Dr. James Lakso, who chairs the LTSG board, met with the Gettysburg Seminary community gathering following the board sessions said that “we are ready to move  forward, even as we don’t know all the details yet.” In keeping with the proposed timetable, the boards also agreed to a process creating a “Transition Team” to make key decisions in the process before a formal board is in place for the new venture. This Transition Team will be selected by the two schools later this year and oversee the continued project to create the conjoined school. Lakso and LTSP board chair John Richter also announced intentions for the boards to hold joint meetings later in the year.

The movement to create one seminary from the two stems from  multiple studies of theological education in the two schools’ affiliate church body, the Evangelical Lutheran Church in America (ELCA), citing the need for the theological schools to become more sustainable, affordable, and creatively accessible to more students as leadership needs for the Lutheran and other church bodies grows in the next decade.

In conversations with faculty, staff and students, LTSG President Cooper-White and Dean Largen  addressed questions about curriculum and learning continuity in the transition, and invited community input in ways to support faculty, staff and students in the upcoming months. When asked what excites him about the proposed new venture, the president pointed to the opportunity to reshape curricula to be even more relevant to current leadership needs, expanded opportunities for more persons to attend seminary with more generous scholarships, and a more diverse community spanning the two unique and historic campuses. Similarly, LTSP President David Lose, at an all-community meeting following the LTSP Board meeting, stressed that the decisions the Boards were taking would position the unified school not only for greater financial strength but also for growth. “As a result of this new venture, we have committed to making tuition-free education available to all students. This is something neither school could do alone.”

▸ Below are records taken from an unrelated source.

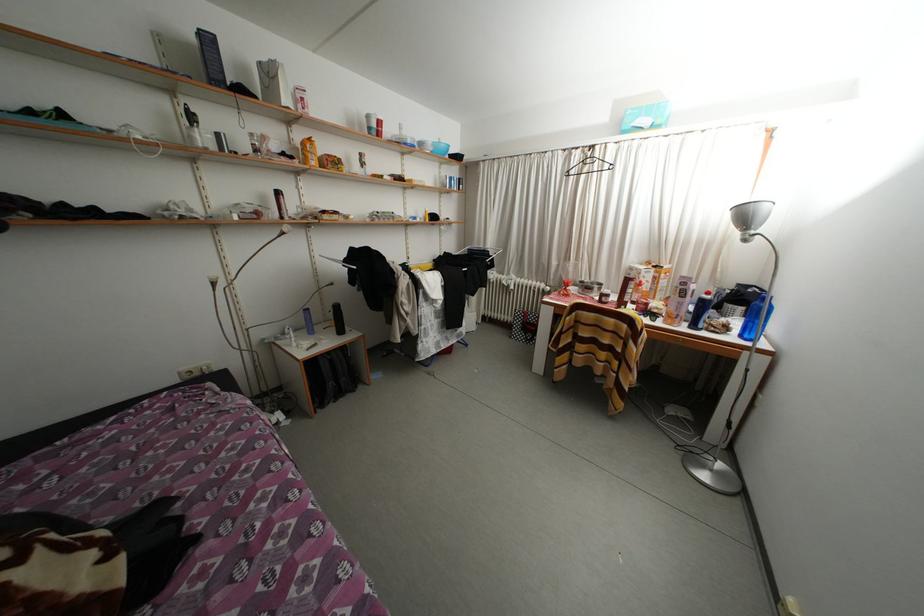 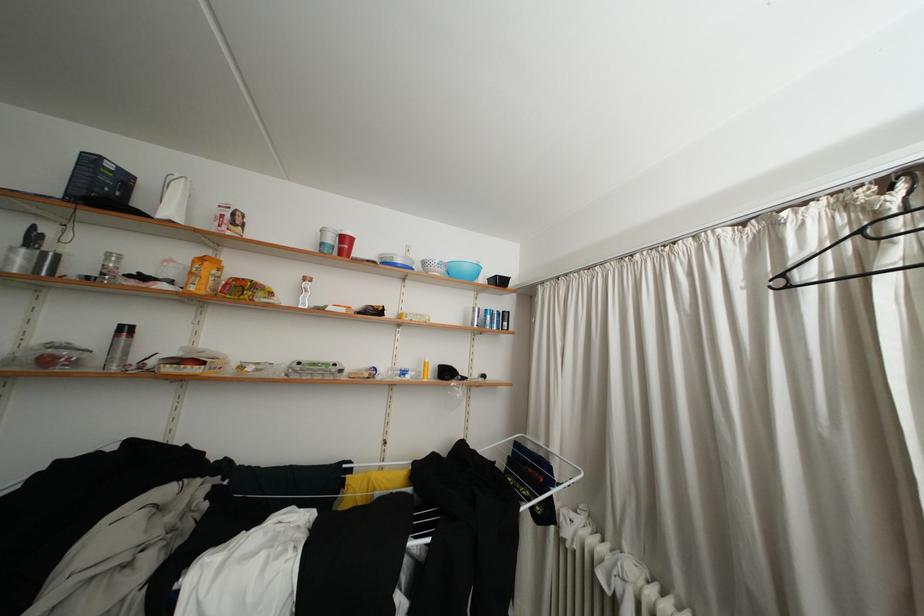 The point at (378, 132) is marked in the first image. Where is the corresponding point in the second image?

(330, 249) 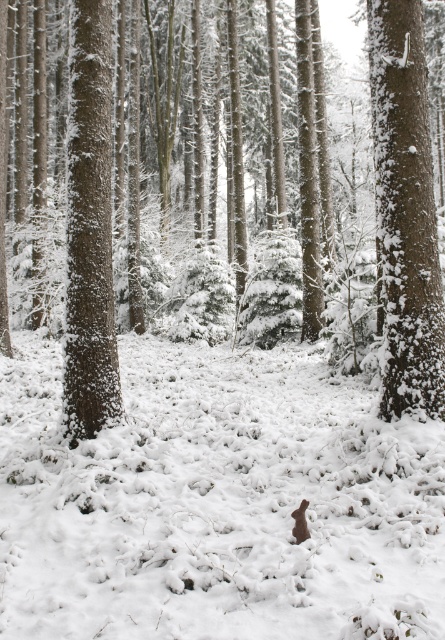 You are an observer in the winter forest scene. You notice the white fluffy snow at center and the brown furry rabbit at center. Which object is closer to you?

The white fluffy snow at center is closer to the viewer than the brown furry rabbit at center. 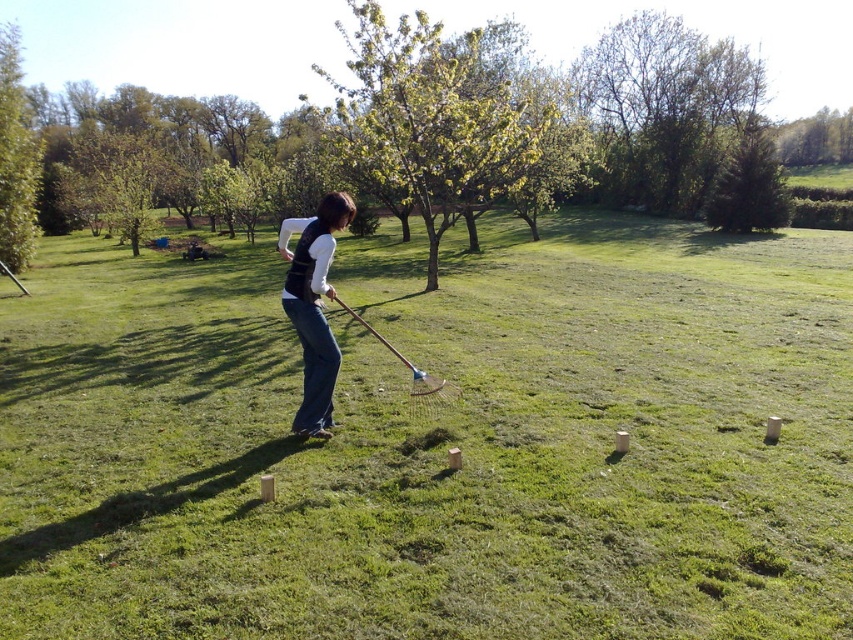 Question: Which of the following is the farthest from the observer?

Choices:
 (A) denim jeans at center
 (B) green grass at center

Answer: (A)

Question: Which object appears farthest from the camera in this image?

Choices:
 (A) green grass at center
 (B) denim jeans at center

Answer: (B)

Question: Can you confirm if green grass at center is thinner than denim jeans at center?

Choices:
 (A) yes
 (B) no

Answer: (B)

Question: Is green grass at center above denim jeans at center?

Choices:
 (A) yes
 (B) no

Answer: (A)

Question: Is green grass at center smaller than denim jeans at center?

Choices:
 (A) no
 (B) yes

Answer: (A) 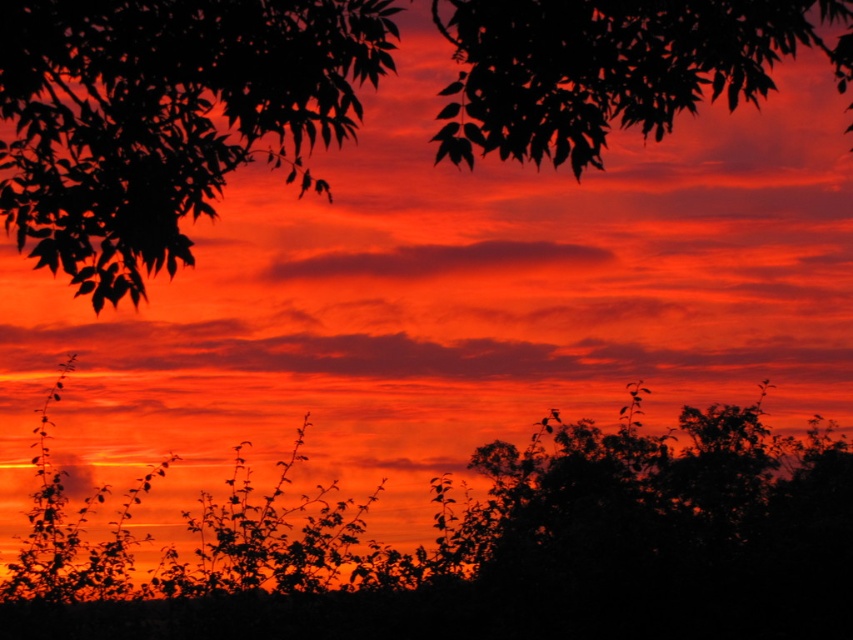 Question: Is silhouette leafy tree at upper left above matte orange cloud at center?

Choices:
 (A) yes
 (B) no

Answer: (B)

Question: Which of the following is the closest to the observer?

Choices:
 (A) (460, 49)
 (B) (329, 262)
 (C) (500, 586)

Answer: (C)

Question: Is silky leaves at upper left positioned at the back of matte orange cloud at center?

Choices:
 (A) yes
 (B) no

Answer: (B)

Question: Which point is closer to the camera?

Choices:
 (A) (90, 140)
 (B) (236, 550)

Answer: (B)

Question: Which point appears closest to the camera in this image?

Choices:
 (A) (514, 540)
 (B) (584, 112)
 (C) (335, 257)

Answer: (A)

Question: In this image, where is silhouette leafy tree at upper left located relative to matte orange cloud at center?

Choices:
 (A) above
 (B) below

Answer: (B) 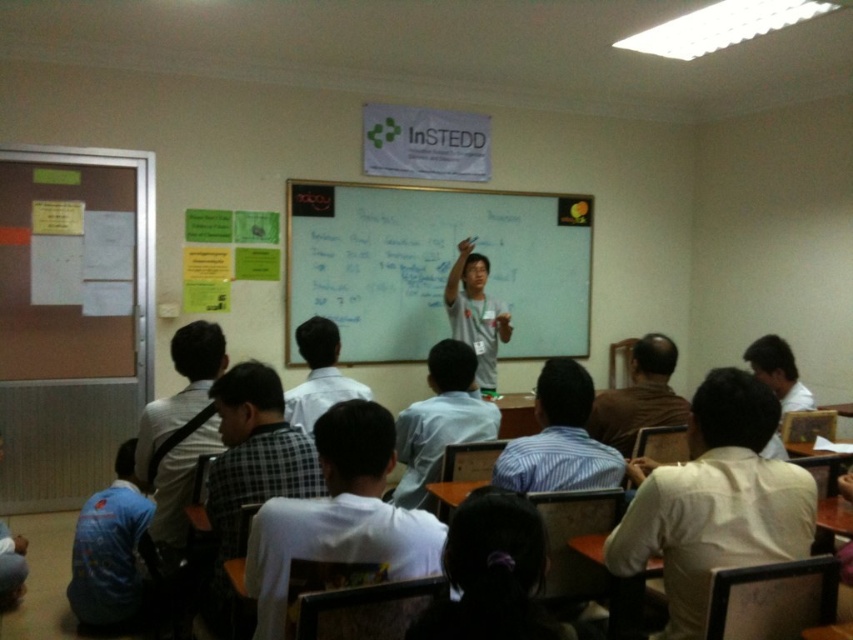 Who is more distant from viewer, (523, 355) or (569, 371)?

Point (523, 355)

Is point (374, 289) positioned before point (543, 444)?

No, it is behind (543, 444).

At what (x,y) coordinates should I click in order to perform the action: click on whiteboard at center. Please return your answer as a coordinate pair (x, y). The height and width of the screenshot is (640, 853). Looking at the image, I should click on click(434, 266).

Is whiteboard at center smaller than gray cotton shirt at center?

No, whiteboard at center is not smaller than gray cotton shirt at center.

Does whiteboard at center have a larger size compared to gray cotton shirt at center?

Indeed, whiteboard at center has a larger size compared to gray cotton shirt at center.

This screenshot has width=853, height=640. I want to click on whiteboard at center, so click(434, 266).

Can you confirm if striped shirt at center is positioned below gray cotton shirt at center?

Correct, striped shirt at center is located below gray cotton shirt at center.

Is point (572, 364) positioned behind point (479, 276)?

No, it is not.

Where is `striped shirt at center`? The width and height of the screenshot is (853, 640). striped shirt at center is located at coordinates (560, 438). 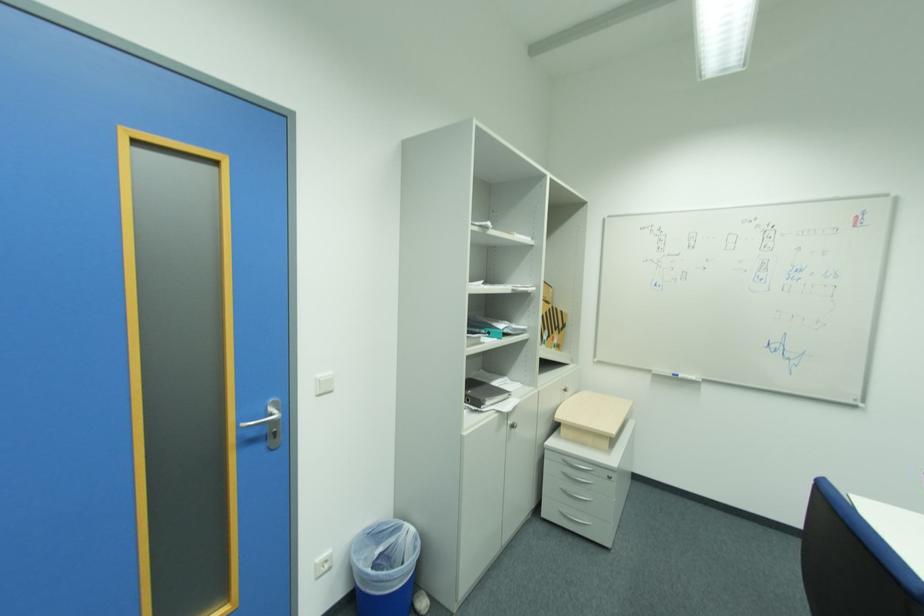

Founded over 150 years ago, The Lutheran Theological Seminary at Philadelphia, centered in the Gospel of Jesus Christ, seeks to educate and form public leaders who are committed to developing and nurturing individual believers and communities of faith for engagement in the world. It offers degree and advanced-degree programs, and certificate programs, as well as Lifelong Learning offerings, and is launching its new and flexible Distributed Learning Master of Divinity pathway the fall of 2016. Contact us online at, call 215.248.7302, or email for more information.

Founded in 1826, the Lutheran Theological Seminary at Gettysburg, the oldest of the eight seminaries of the Evangelical Lutheran Church in America, preparing women and men to be outreach oriented public theologians and mission leaders. As a graduate and professional theological school, it provides degree and non-degree programs, continuing studies, and specialized educational opportunities for informed lay persons, ordained ministers and other rostered leaders, and high school youth. More information is available at the Seminary’s web site: , by email at, or by calling 717.338-3000.


Text of Resolutions

In the conviction that faithfulness to our mission of theological education and leadership formation, for the sake of the world and Christ’s Church, can best be served thereby in the future, the board of the (Lutheran Theological Seminary at Gettysburg/The Lutheran Theological Seminary at Philadelphia) commits to continue in the process leading toward a form of unification with (The Lutheran Theological Seminary at Philadelphia/Lutheran Theological Seminary at Gettysburg). The Board looks forward to taking all additional necessary steps as the most viable pathway is determined by legal counsel and our officers, in consultation with the Pennsylvania Department of Education, our accreditors, and ELCA churchwide “sponsors.”

The Board also expresses gratitude to all members of both schools’ governance bodies, faculties, staffs and students who are contributing their expertise and wisdom through the work groups, Steering Committee and in other ways.

We request that the president and board chair work with their Philadelphia counterparts to recommend to the board members of a Transition Team and a proposal stipulating its duties, responsibilities and  accountabilities.